Perhaps you and your children started homeschooling with high expectations of it being an exciting new adventure. You were all going to have lots of FUN together. Much like an avid gardener poring over seed catalogs in anticipation of spring planting, you eagerly researched the multitudes of homeschool curricula available, finally settling on the perfect one for your family. But that was months ago, and now reality has set in. You and the kids are not having nearly as much fun as you thought this was supposed to be, and the workload is overwhelming.
Yes, homeschooling is a lot of work, but there are ways we can make it better for ourselves — and keep the fun in it. Part of it is about changing how we think, part is spiritual, and part is just plain making some practical adjustments.
Cutting back on nonessentials
First of all, if you are going to have the staying power you will need, life will not be able to go on quite the same as it did before homeschooling. Some things will most likely have to slide a bit. Let the nonessentials take a back seat during this season of your life.
Maybe neither you or your family will be able to handle as many outside activities or hobbies as previously. Sports activities and classes for dance, art, or music are great, and can be included as part of your homeschooling experience, but if you are losing your peace or grinding yourself into the ground to make them happen, it’s time to assess which are most important and curtail the rest.
Pre-homeschooling, my house was tidy most of the time. I made all our bread and fixed time-consuming meals. I did a lot of scratch food preparation. But once we started schooling at home, the house wasn’t quite as neat, the meals became simpler, and the bread making died — because if they hadn’t, I probably would have had a major meltdown. Preserving your sanity and staying peaceful are important!
Make two lists of ways you currently spend your time. Label them “Essential” and “Nonessential.” Be ready to cut out what isn’t as important, as you need to. You don’t have to let go of everything all at once, as long as you and your family are peaceful. Modify your lists regularly, because both priorities and preferences change over time.

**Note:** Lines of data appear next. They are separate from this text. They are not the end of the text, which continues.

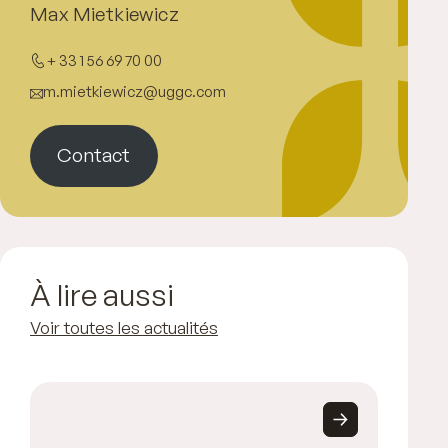
Max Mietkiewicz
+ 33 1 56 69 70 00
m.mietkiewicz@uggc.com
Contact
À lire aussi
Voir toutes les actualités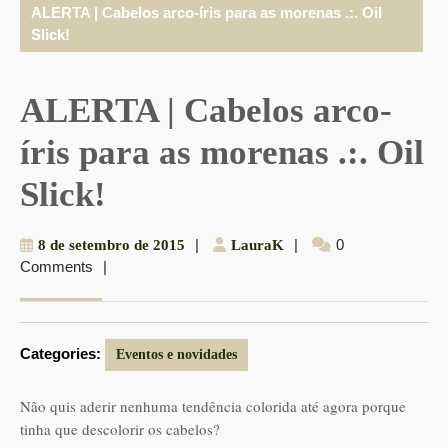
ALERTA | Cabelos arco-íris para as morenas .:. Oil
Slick!
ALERTA | Cabelos arco-
íris para as morenas .:. Oil
Slick!
8
|
LauraK
|
0
8 de setembro de 2015
LauraK
Comments
|
de
setembro
de
2015
Categories:
Eventos e novidades
Não quis aderir nenhuma tendência colorida até agora porque
tinha que descolorir os cabelos?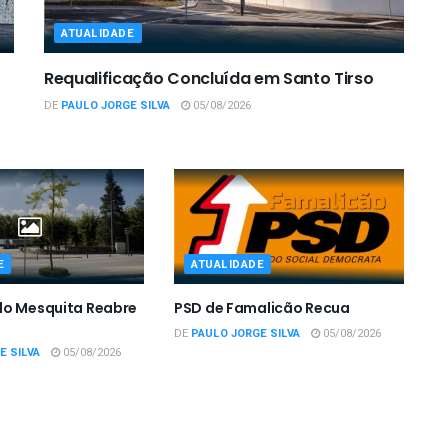
ATUALIDADE
Requalificação Concluída em Santo Tirso
DE
PAULO JORGE SILVA
05/08/2026
E
ATUALIDADE
do Mesquita Reabre
PSD de Famalicão Recua
DE
PAULO JORGE SILVA
05/08/2026
E SILVA
05/08/2026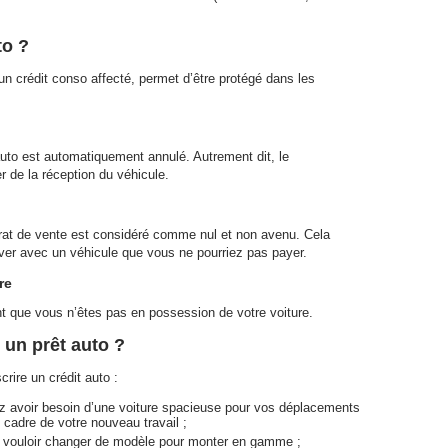
to ?
 un crédit conso affecté, permet d’être protégé dans les
t auto est automatiquement annulé. Autrement dit, le
 de la réception du véhicule.
ntrat de vente est considéré comme nul et non avenu. Cela
uver avec un véhicule que vous ne pourriez pas payer.
re
t que vous n’êtes pas en possession de votre voiture.
 un prêt auto ?
rire un crédit auto :
ez avoir besoin d’une voiture spacieuse pour vos déplacements
 cadre de votre nouveau travail ;
 vouloir changer de modèle pour monter en gamme ;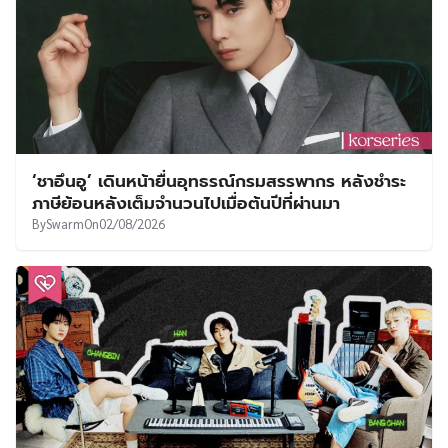
‘ชาอึนอู’ เดินหน้ายื่นอุทธรณ์กรมสรรพากร หลังชำระ
ภาษีย้อนหลังเต็มจำนวนไปเมื่อต้นปีที่ผ่านมา
By
Swarm
On
02/08/2026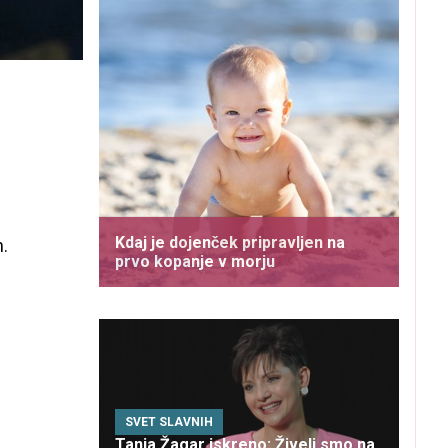
Kdaj je dojenček pripravljen na
.
prvo kopanje v morju
SVET SLAVNIH
Tanja Žagar iskreno: Živeli smo na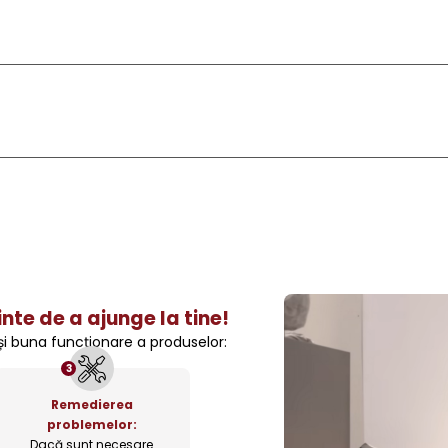
nte de a ajunge la tine!
 și buna funcționare a produselor:
3
Remedierea
problemelor:
Dacă sunt necesare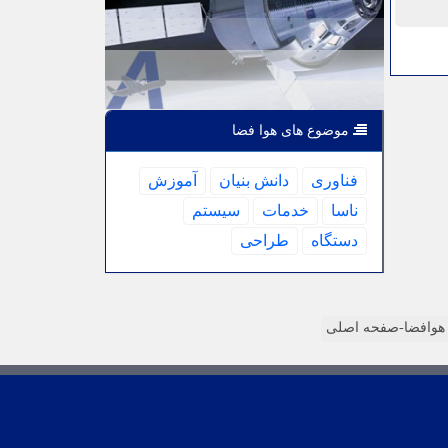
موضوع های هوا فضا
فناوری
دانش بنیان
آموزش
ناسا
خدمات
سیستم
دستگاه
طراحی
وافضا-صفحه اصلی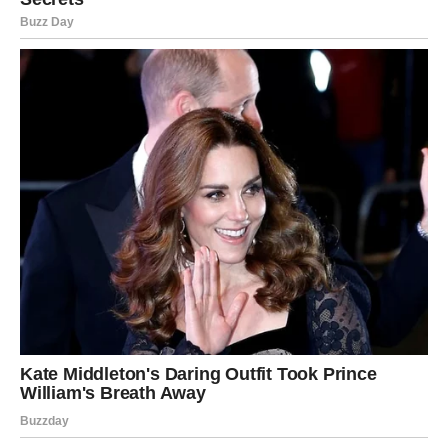
ŠKORPIJA
Intenzivan vikend je pred tobom. Subota donosi strast, ali
i mogućnost sukoba ako emocije izmaknu kontroli.
U ljubavi – ili ideš korak napred, ili završavaš priču.
Nedelja ti donosi jasnoću i osećaj oslobađanja.
STRELAC
Vikend donosi potrebu za promenom i kretanjem. Subota
je idealna za izlazak, put ili spontanu odluku.
U ljubavi – neko može iznenada pokazati interesovanje.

In my opinion, maintaining a daily prayer life belongs on the essential list. It’s easy to let prayer slide when life gets busy, but if we make our time with the Lord top priority, He has a way of making all the rest of our day go much smoother. In God’s economy, if we make time with Him our top priority, the other stuff tends to get done. I don’t know how He does that for us, but it really works.
Time devoted exclusively to your spouse also belongs on that essential list. It doesn’t necessarily have to be a weekly date night. That works for some, but for others it adds to the stress, especially if finding a baby sitter is part of the equation. It doesn’t have to be a marathon event. If a daily fifteen minutes of uninterrupted time chatting with each other right there in the living room works, then do that. Make it a joy, not another reason to feel overwhelmed.
I never have a moment to myself!
Yes, it’s true. Me-time does suffer. You probably won’t be able to socialize, whether on the computer, phone, or in person, as much as you once did.
Keep in mind, though, that a half hour with the Lord in prayer and Bible reading will do more to help you regain your peace than that same half hour airing your frustrations to your friends. The Holy Spirit refreshes us with His presence. He renews our strength as we wait upon Him, according to Isaiah 40:31. If God says it, we ought to take His advice.
If possible, do occasionally schedule alone time for yourself or coffee with a friend, if you really need those to recharge your battery. Well-rested moms do a better job of parenting and schooling than worn-out, frazzled moms. If you have children who are old enough to watch the younger ones, set aside a day of relaxed activities they can do while you are absent. Some homeschool support groups provide ways for moms to take a break, too, whether by sharing child care responsibilities or scheduling co-op classes, activities, and events. Some of those will require that you take your turn at volunteering, so other moms can have a break; some require a fee to pay the people who are teaching the classes or supervising the activities.